TASK STATEMENT: Retype the data below without altering anything.

━━━━━ MATERIAL SUPPLIED ━━━━━

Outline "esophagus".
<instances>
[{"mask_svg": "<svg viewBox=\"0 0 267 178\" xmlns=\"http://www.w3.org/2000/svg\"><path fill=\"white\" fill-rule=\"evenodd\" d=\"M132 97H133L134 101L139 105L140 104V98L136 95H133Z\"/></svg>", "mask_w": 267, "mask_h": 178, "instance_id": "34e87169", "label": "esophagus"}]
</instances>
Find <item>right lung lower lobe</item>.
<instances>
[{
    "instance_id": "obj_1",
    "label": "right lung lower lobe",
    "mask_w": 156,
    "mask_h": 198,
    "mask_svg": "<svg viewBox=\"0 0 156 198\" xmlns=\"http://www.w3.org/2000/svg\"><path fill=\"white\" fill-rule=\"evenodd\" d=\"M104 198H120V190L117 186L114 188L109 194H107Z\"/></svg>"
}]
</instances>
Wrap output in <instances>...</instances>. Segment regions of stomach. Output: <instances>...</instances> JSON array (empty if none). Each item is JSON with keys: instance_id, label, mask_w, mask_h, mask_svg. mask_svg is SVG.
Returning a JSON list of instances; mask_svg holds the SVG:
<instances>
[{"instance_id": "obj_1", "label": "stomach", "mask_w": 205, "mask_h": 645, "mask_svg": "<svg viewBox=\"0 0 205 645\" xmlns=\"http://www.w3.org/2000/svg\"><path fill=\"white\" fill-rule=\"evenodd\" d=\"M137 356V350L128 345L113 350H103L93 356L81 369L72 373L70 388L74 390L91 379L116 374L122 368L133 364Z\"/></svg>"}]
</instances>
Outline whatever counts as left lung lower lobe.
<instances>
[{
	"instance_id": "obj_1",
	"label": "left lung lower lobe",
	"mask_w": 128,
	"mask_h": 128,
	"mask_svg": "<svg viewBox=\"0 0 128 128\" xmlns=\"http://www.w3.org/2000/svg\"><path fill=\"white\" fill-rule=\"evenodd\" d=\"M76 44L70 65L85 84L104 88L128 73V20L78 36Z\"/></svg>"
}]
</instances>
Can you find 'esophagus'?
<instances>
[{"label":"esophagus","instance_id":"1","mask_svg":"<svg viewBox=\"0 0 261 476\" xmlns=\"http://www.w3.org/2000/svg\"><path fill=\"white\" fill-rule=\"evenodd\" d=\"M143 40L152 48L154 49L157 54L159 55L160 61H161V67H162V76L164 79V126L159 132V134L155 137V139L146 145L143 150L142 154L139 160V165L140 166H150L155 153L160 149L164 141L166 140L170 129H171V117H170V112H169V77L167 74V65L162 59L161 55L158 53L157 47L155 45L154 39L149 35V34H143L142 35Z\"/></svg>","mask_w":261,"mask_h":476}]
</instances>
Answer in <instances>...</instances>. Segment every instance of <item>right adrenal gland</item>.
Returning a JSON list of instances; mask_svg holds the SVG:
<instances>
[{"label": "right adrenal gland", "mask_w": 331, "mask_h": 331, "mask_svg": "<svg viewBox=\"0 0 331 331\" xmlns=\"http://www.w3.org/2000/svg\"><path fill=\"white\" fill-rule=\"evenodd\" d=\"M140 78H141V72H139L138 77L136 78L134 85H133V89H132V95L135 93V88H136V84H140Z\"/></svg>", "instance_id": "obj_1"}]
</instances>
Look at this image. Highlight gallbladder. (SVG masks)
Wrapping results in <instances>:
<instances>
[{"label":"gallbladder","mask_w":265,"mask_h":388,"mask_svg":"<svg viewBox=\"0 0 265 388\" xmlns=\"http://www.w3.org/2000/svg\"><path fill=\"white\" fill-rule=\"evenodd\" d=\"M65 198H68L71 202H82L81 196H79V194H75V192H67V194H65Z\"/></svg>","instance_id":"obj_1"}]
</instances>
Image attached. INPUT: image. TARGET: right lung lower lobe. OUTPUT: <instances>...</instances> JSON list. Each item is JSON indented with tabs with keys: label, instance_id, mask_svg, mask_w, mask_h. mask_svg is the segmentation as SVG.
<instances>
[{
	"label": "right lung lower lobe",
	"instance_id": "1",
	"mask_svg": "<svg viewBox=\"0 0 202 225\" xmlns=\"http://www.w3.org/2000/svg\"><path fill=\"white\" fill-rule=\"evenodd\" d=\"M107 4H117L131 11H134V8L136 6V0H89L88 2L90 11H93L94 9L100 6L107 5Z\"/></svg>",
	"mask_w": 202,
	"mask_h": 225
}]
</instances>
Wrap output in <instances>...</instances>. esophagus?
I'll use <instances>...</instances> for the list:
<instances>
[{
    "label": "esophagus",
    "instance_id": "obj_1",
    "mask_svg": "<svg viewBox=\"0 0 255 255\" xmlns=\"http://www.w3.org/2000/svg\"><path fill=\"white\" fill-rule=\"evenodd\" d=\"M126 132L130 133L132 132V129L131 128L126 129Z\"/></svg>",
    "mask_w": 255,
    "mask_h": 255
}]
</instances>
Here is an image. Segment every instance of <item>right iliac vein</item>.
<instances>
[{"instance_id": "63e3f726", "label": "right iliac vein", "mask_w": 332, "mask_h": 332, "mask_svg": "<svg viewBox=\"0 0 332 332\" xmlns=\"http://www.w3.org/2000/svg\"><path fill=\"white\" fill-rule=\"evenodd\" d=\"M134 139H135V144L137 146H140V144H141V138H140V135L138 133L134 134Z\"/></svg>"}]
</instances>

━━━━━

SOLUTION FOR THIS TASK:
Outline "esophagus".
<instances>
[{"mask_svg": "<svg viewBox=\"0 0 267 178\" xmlns=\"http://www.w3.org/2000/svg\"><path fill=\"white\" fill-rule=\"evenodd\" d=\"M132 97H133L134 101L139 105L140 104V98L136 95H133Z\"/></svg>", "mask_w": 267, "mask_h": 178, "instance_id": "34e87169", "label": "esophagus"}]
</instances>
Find <item>right lung lower lobe</item>.
<instances>
[{
    "instance_id": "obj_1",
    "label": "right lung lower lobe",
    "mask_w": 156,
    "mask_h": 198,
    "mask_svg": "<svg viewBox=\"0 0 156 198\" xmlns=\"http://www.w3.org/2000/svg\"><path fill=\"white\" fill-rule=\"evenodd\" d=\"M104 198H120V190L117 186L114 188L109 194H107Z\"/></svg>"
}]
</instances>
Wrap output in <instances>...</instances>. Segment regions of stomach. Output: <instances>...</instances> JSON array (empty if none). Each item is JSON with keys: instance_id, label, mask_w, mask_h, mask_svg. mask_svg is SVG.
Returning a JSON list of instances; mask_svg holds the SVG:
<instances>
[{"instance_id": "obj_1", "label": "stomach", "mask_w": 205, "mask_h": 645, "mask_svg": "<svg viewBox=\"0 0 205 645\" xmlns=\"http://www.w3.org/2000/svg\"><path fill=\"white\" fill-rule=\"evenodd\" d=\"M137 356V350L128 345L113 350H103L93 356L81 369L72 373L70 388L74 390L91 379L116 374L122 368L133 364Z\"/></svg>"}]
</instances>
Outline whatever counts as left lung lower lobe.
<instances>
[{
	"instance_id": "obj_1",
	"label": "left lung lower lobe",
	"mask_w": 128,
	"mask_h": 128,
	"mask_svg": "<svg viewBox=\"0 0 128 128\" xmlns=\"http://www.w3.org/2000/svg\"><path fill=\"white\" fill-rule=\"evenodd\" d=\"M76 44L70 65L85 84L104 88L128 73V20L78 36Z\"/></svg>"
}]
</instances>
Can you find 'esophagus'?
<instances>
[{"label":"esophagus","instance_id":"1","mask_svg":"<svg viewBox=\"0 0 261 476\" xmlns=\"http://www.w3.org/2000/svg\"><path fill=\"white\" fill-rule=\"evenodd\" d=\"M143 40L152 48L154 49L157 54L159 55L160 61H161V67H162V76L164 79V126L159 132V134L155 137V139L146 145L143 150L142 154L139 160V165L140 166H150L155 153L160 149L164 141L166 140L170 129H171V117H170V112H169V77L167 74V65L162 59L161 55L158 53L157 47L155 45L154 39L149 35V34H143L142 35Z\"/></svg>","mask_w":261,"mask_h":476}]
</instances>
Answer in <instances>...</instances>. Segment every instance of <item>right adrenal gland</item>.
Returning a JSON list of instances; mask_svg holds the SVG:
<instances>
[{"label": "right adrenal gland", "mask_w": 331, "mask_h": 331, "mask_svg": "<svg viewBox=\"0 0 331 331\" xmlns=\"http://www.w3.org/2000/svg\"><path fill=\"white\" fill-rule=\"evenodd\" d=\"M140 78H141V72H139L138 77L136 78L134 85H133V89H132V95L135 93V88H136V84H140Z\"/></svg>", "instance_id": "obj_1"}]
</instances>
Look at this image. Highlight gallbladder. (SVG masks)
Wrapping results in <instances>:
<instances>
[{"label":"gallbladder","mask_w":265,"mask_h":388,"mask_svg":"<svg viewBox=\"0 0 265 388\" xmlns=\"http://www.w3.org/2000/svg\"><path fill=\"white\" fill-rule=\"evenodd\" d=\"M65 198H68L71 202H82L81 196H79V194H75V192H67V194H65Z\"/></svg>","instance_id":"obj_1"}]
</instances>
Image attached. INPUT: image. TARGET: right lung lower lobe. OUTPUT: <instances>...</instances> JSON list. Each item is JSON indented with tabs with keys: label, instance_id, mask_svg, mask_w, mask_h. mask_svg is the segmentation as SVG.
<instances>
[{
	"label": "right lung lower lobe",
	"instance_id": "1",
	"mask_svg": "<svg viewBox=\"0 0 202 225\" xmlns=\"http://www.w3.org/2000/svg\"><path fill=\"white\" fill-rule=\"evenodd\" d=\"M107 4H117L131 11H134V8L136 6V0H89L88 2L90 11H93L94 9L100 6L107 5Z\"/></svg>",
	"mask_w": 202,
	"mask_h": 225
}]
</instances>
Wrap output in <instances>...</instances>. esophagus?
I'll use <instances>...</instances> for the list:
<instances>
[{
    "label": "esophagus",
    "instance_id": "obj_1",
    "mask_svg": "<svg viewBox=\"0 0 255 255\" xmlns=\"http://www.w3.org/2000/svg\"><path fill=\"white\" fill-rule=\"evenodd\" d=\"M126 132L130 133L132 132V129L131 128L126 129Z\"/></svg>",
    "mask_w": 255,
    "mask_h": 255
}]
</instances>
Here is an image. Segment every instance of <item>right iliac vein</item>.
<instances>
[{"instance_id": "63e3f726", "label": "right iliac vein", "mask_w": 332, "mask_h": 332, "mask_svg": "<svg viewBox=\"0 0 332 332\" xmlns=\"http://www.w3.org/2000/svg\"><path fill=\"white\" fill-rule=\"evenodd\" d=\"M134 139H135V144L137 146H140V144H141V138H140V135L138 133L134 134Z\"/></svg>"}]
</instances>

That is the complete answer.